If the rate of M is 2,000 nails per hour and the rate of N is 4,000 nails per hour, then to produce 6,000 nails, M needs 3 hours and to produce 8,000 nails N, needs 2 hours. In this case M worked longer than N.
If the rate of M is 6,000 nails per hour and the rate of N is 8,000 nails per hour, then to produce 6,000 nails, M needs 1 hours and to produce 8,000 nails N, needs 1 hour. In this case M did not work longer than N.
Not sufficient.
(2) Machine N produces twice as much as machine M in one hour when each machine work at its constant rate.
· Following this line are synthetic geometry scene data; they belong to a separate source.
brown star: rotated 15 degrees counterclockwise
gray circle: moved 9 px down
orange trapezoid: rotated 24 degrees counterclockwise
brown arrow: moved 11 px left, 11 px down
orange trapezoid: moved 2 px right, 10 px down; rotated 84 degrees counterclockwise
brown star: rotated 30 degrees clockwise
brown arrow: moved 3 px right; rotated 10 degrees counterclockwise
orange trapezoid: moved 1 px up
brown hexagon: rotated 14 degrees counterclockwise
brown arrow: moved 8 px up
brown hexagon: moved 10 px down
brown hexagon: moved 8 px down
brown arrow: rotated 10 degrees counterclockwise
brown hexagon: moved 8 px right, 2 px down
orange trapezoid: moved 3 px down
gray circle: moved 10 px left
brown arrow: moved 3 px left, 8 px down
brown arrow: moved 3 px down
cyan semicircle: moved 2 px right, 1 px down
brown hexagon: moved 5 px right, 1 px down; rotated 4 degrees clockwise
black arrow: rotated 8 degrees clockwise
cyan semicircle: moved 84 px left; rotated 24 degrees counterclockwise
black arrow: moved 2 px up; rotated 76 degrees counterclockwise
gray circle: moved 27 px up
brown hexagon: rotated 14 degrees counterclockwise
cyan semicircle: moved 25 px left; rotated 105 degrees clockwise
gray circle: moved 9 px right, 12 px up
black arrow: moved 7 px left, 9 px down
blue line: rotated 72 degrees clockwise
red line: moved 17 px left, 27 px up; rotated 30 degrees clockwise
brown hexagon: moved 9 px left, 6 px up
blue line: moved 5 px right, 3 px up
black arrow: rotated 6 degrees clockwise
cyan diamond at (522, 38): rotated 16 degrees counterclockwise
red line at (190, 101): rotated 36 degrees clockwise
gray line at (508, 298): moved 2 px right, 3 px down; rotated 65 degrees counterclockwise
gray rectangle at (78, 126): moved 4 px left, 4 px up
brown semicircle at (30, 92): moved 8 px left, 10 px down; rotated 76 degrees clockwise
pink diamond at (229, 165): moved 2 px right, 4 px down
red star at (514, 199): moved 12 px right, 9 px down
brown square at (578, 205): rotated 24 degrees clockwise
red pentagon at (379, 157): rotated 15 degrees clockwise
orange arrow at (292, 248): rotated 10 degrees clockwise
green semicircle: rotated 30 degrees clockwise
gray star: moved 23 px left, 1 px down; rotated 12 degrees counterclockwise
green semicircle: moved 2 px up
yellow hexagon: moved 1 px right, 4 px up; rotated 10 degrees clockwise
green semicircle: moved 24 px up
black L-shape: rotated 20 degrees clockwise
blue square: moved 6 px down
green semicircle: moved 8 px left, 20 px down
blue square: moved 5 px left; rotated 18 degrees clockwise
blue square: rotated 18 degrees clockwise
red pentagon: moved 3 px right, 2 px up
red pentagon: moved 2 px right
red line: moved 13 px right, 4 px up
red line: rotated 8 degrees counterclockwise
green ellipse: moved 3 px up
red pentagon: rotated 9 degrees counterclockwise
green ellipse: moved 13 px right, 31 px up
In the time M needs to produce 6,000 nails, N can produce 12,000 nails, thus it can produce 8,000 nails in less time than M can produce 6,000 nails. Sufficient.
Answer: B. The highlighted part: If the question is to produce 6000 nails then definitely M needs 1 hour but N with a rate of 8000 nails per hour would need less than an hour right? Please clarify if possible. Thank you. How does N, at the rate of 8,000 nails per hour, need more than an hour to produce 8000 nails? It will need exactly 1 hour. Again, the question asks: did machine M (which produced 6000 nails) work longer than machine N (which produced 8000 nails)? If the rate of M is 6,000 nails per hour and the rate of N is 8,000 nails per hour, then to produce 6,000 nails, M needs 1 hours and to produce 8,000 nails N, needs 1 hour. In this case M did not work longer than N.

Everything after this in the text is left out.